The capacity market is colloquially referred to as the UK’s black out prevention system. It works by paying some energy generators to have extra ‘standby’ capacity available, which can then be drawn on when there is a shortage of electricity.

Prices in the capacity market vary from year to year and are affected by the amount of existing guaranteed capacity in the market – the more that there is, the less that needs to be procured in the capacity market, and the lower the price.

Drax Power Station provides 2.6GW of capacity. That’s more than any other single source in the UK and more than double the capacity of the average gas power station. It’s also more than the combined capacity of the UK’s two largest operational nuclear power stations – Heysham 2 and Torness (2.4 GW). *

Having it on the system brings down prices in the capacity market as the Government needs to purchase less capacity. Baringa estimate that this saves the UK between £640m and £1bn from 2027 to 2031.

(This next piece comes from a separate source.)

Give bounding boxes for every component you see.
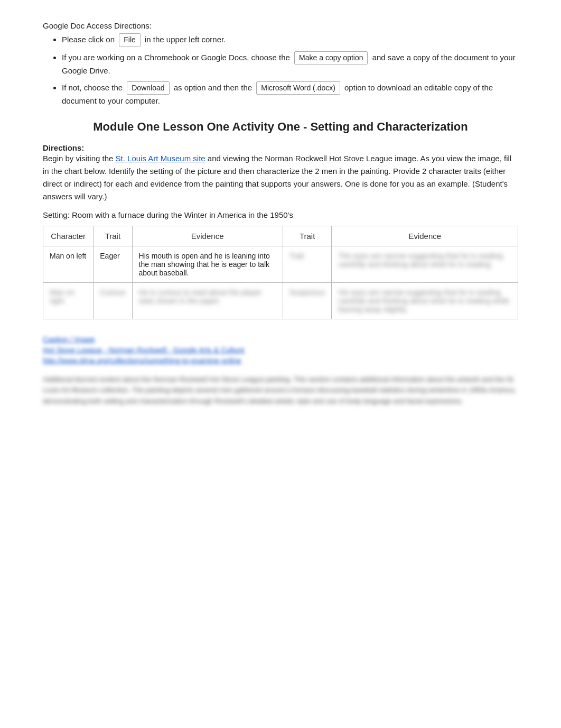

Reduced wholesale energy cost

Electricity generated at Drax Power Station will make the UK less reliant on gas and interconnector imports. Both are typically expensive, particularly in the winter months when high demand in the UK and Europe, as well as Asia, pushes up prices.

For instance, when the UK was hit with a period of cold, gloomy windless weather in early January, demand increased as supply from wind and solar plummeted and the UK called on additional gas and imports to fill the gap. Power prices briefly surged to £2,900/MWh (40 times their average) as a result.

Research by Baringa estimates that Drax Power Station will reduce gas generation by around 4.3% and imports by almost 4.9%. This brings down the wholesale electricity price, saving £1.8bn compared to a counterfactual scenario without Drax, and potentially more if the price of gas is higher than anticipated.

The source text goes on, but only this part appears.